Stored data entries
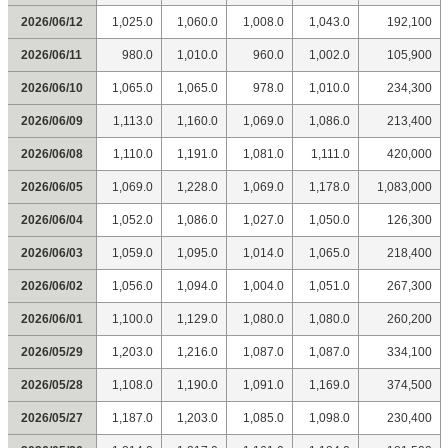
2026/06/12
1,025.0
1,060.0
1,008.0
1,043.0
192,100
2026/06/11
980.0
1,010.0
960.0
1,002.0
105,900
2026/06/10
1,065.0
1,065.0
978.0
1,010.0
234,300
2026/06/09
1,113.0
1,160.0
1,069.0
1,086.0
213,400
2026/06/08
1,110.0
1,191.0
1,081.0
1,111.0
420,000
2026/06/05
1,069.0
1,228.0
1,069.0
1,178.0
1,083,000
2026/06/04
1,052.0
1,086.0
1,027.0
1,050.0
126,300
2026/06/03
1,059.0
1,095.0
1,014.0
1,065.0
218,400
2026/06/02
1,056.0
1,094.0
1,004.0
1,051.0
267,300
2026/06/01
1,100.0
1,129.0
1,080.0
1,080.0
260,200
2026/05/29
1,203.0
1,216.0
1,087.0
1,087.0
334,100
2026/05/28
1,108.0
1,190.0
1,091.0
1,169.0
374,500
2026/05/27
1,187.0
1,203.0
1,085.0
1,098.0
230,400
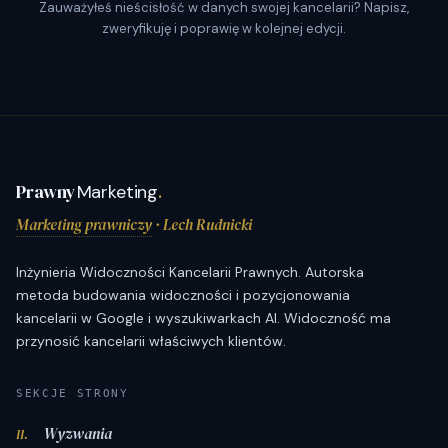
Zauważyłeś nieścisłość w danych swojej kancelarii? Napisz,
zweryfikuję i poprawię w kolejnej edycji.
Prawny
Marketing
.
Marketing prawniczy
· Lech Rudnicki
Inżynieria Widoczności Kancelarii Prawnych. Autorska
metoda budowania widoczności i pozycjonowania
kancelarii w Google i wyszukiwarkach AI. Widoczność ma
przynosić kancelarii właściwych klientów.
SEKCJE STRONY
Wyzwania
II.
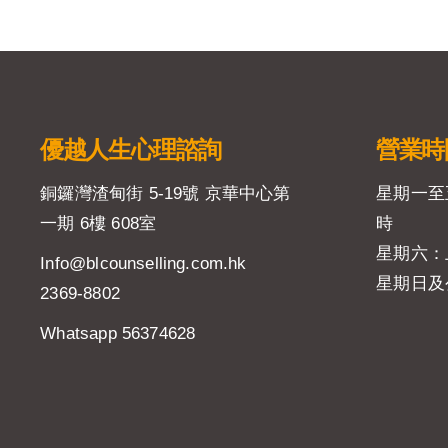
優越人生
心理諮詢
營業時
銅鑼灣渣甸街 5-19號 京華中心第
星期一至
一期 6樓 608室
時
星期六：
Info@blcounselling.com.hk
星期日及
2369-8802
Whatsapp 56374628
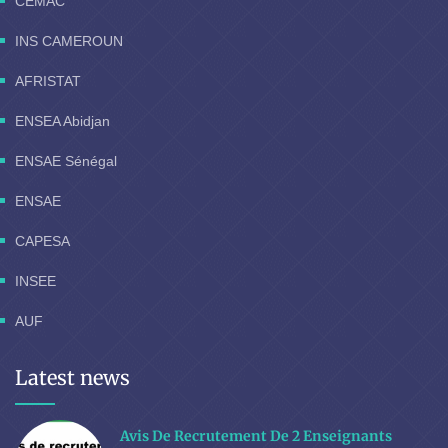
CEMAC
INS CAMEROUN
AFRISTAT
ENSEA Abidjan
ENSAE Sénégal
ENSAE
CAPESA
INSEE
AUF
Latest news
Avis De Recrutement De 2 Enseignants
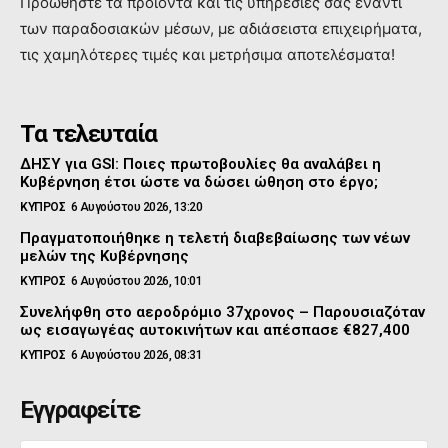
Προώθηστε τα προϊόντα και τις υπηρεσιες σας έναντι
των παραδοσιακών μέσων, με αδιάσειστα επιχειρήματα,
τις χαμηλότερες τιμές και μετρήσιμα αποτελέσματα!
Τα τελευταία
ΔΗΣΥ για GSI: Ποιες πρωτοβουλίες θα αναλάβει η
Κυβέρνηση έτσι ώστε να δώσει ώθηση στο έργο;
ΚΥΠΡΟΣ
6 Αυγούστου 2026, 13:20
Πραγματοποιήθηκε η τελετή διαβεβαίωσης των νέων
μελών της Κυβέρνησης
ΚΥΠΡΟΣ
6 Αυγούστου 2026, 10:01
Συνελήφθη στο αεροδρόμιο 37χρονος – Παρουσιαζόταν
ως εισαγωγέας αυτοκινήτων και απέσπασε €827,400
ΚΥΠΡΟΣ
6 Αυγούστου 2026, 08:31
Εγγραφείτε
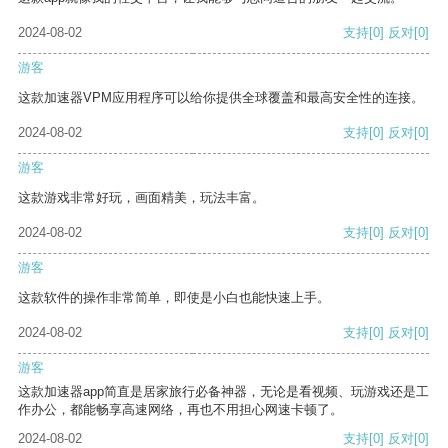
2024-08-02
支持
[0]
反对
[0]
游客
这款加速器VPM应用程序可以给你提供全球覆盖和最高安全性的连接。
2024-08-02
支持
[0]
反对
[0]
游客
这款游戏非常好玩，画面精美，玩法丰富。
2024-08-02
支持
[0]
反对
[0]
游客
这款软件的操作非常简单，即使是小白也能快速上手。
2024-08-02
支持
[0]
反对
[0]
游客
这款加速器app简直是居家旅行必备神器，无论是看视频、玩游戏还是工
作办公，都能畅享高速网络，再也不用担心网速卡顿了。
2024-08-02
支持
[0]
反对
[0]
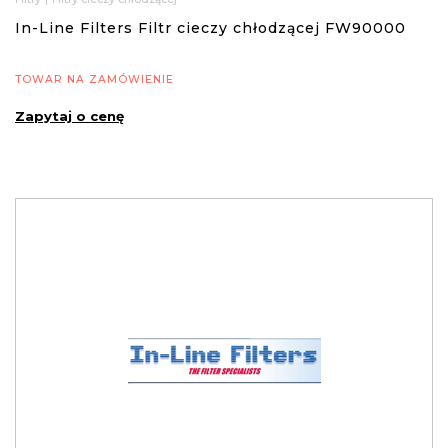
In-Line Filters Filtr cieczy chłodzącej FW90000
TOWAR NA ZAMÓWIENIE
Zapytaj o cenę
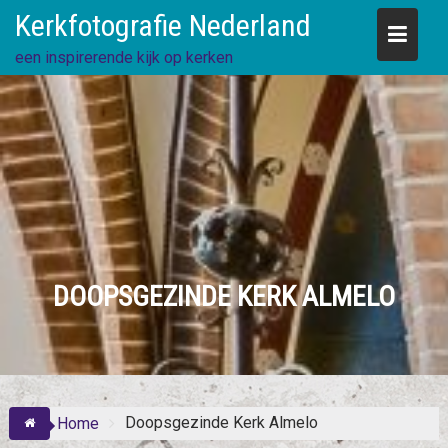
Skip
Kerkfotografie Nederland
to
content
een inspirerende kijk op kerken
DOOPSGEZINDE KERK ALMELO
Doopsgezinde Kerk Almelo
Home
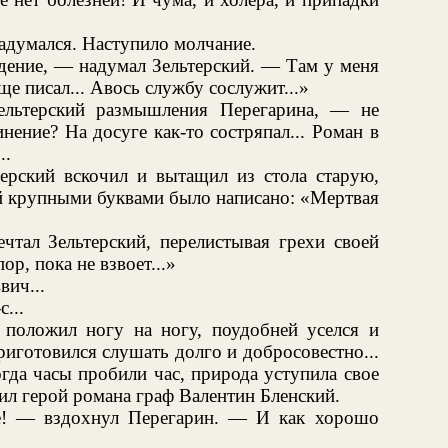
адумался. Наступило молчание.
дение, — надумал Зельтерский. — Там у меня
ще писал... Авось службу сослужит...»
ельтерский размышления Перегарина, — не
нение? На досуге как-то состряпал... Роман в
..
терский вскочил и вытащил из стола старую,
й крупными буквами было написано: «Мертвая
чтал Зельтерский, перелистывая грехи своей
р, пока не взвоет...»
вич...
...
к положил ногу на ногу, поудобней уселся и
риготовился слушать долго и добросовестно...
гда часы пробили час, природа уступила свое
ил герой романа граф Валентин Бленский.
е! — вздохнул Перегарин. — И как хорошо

...

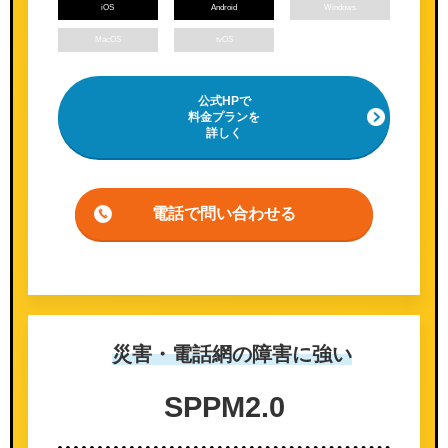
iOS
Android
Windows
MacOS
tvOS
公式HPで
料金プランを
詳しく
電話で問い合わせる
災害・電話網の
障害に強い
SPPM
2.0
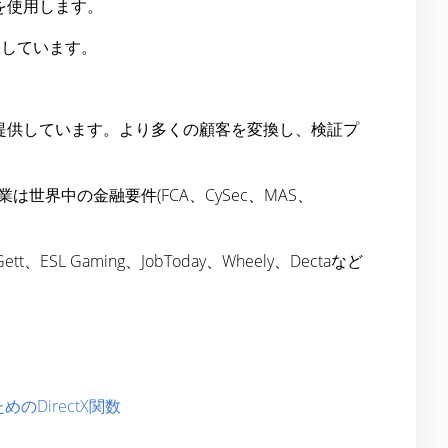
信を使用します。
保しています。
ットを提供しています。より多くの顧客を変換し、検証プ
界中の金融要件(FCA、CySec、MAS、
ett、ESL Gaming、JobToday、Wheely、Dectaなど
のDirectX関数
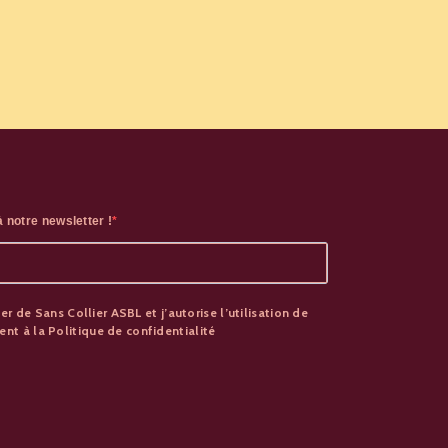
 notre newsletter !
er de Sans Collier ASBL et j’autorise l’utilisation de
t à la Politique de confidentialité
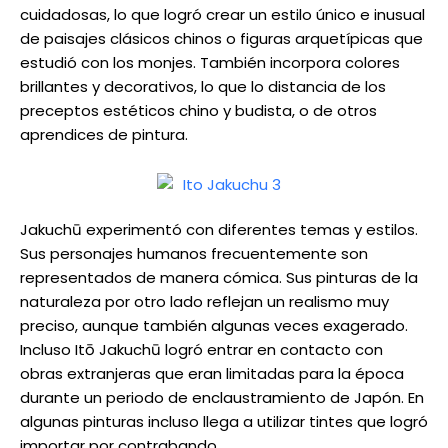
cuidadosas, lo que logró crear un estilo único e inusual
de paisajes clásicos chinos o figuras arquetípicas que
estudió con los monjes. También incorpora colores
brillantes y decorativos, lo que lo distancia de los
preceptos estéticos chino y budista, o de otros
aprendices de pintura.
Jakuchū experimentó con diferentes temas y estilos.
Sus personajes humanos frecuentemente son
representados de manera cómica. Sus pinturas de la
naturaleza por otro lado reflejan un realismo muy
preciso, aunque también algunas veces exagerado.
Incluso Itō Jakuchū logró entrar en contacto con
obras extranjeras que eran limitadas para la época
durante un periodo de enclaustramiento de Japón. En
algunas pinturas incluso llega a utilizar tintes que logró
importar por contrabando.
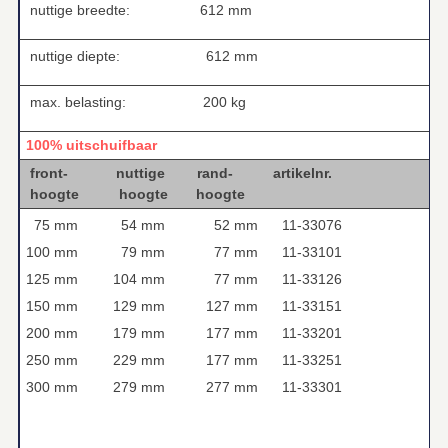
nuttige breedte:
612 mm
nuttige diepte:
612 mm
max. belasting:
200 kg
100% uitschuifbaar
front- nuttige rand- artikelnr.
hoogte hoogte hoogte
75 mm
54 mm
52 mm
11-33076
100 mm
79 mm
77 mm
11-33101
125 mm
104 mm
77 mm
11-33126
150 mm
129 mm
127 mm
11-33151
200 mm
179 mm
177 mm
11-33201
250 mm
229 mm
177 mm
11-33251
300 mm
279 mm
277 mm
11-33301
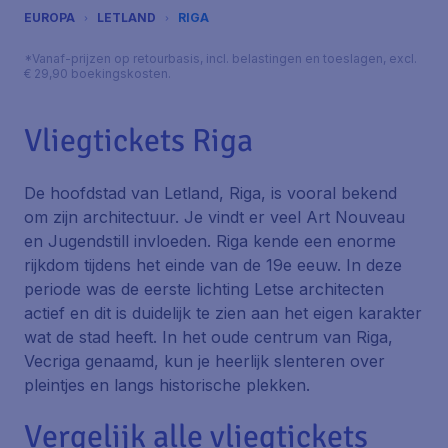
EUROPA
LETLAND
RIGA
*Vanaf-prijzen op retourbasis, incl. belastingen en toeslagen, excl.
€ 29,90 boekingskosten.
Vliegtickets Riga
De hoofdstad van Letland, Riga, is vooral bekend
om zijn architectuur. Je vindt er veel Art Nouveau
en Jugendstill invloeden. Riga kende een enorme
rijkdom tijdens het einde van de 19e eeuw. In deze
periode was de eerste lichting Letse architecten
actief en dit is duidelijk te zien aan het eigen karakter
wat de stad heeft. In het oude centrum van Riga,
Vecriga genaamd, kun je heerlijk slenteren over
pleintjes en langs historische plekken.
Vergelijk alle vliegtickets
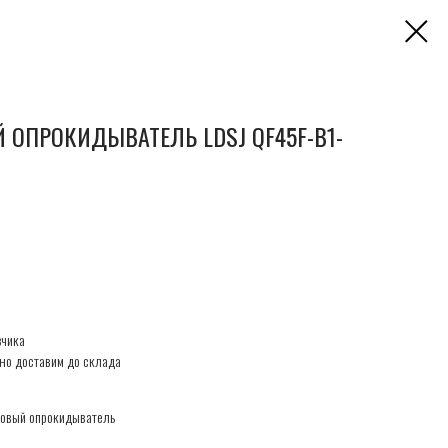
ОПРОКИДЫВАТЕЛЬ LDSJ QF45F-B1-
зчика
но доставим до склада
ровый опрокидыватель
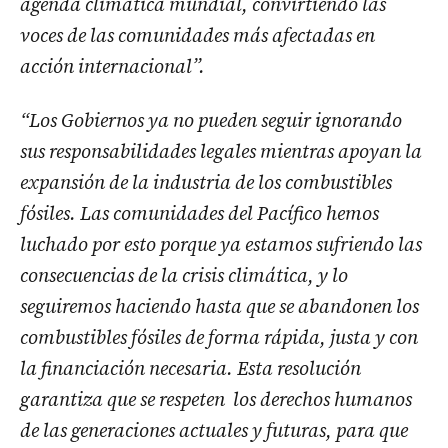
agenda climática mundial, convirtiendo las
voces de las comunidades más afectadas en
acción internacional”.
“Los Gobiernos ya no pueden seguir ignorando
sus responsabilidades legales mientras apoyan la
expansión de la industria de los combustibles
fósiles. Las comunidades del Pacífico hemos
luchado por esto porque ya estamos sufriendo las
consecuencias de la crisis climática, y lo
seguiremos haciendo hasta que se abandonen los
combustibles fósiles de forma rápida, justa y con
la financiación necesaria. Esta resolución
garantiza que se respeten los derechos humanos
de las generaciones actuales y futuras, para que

- _WORK REQUIRED_: Filter the records down to the lines that contain the string "Зельтерский", and copy those lines.

- _EXERCISE RESPONSE_:
дение, — надумал Зельтерский. — Там у меня
чтал Зельтерский, перелистывая грехи своей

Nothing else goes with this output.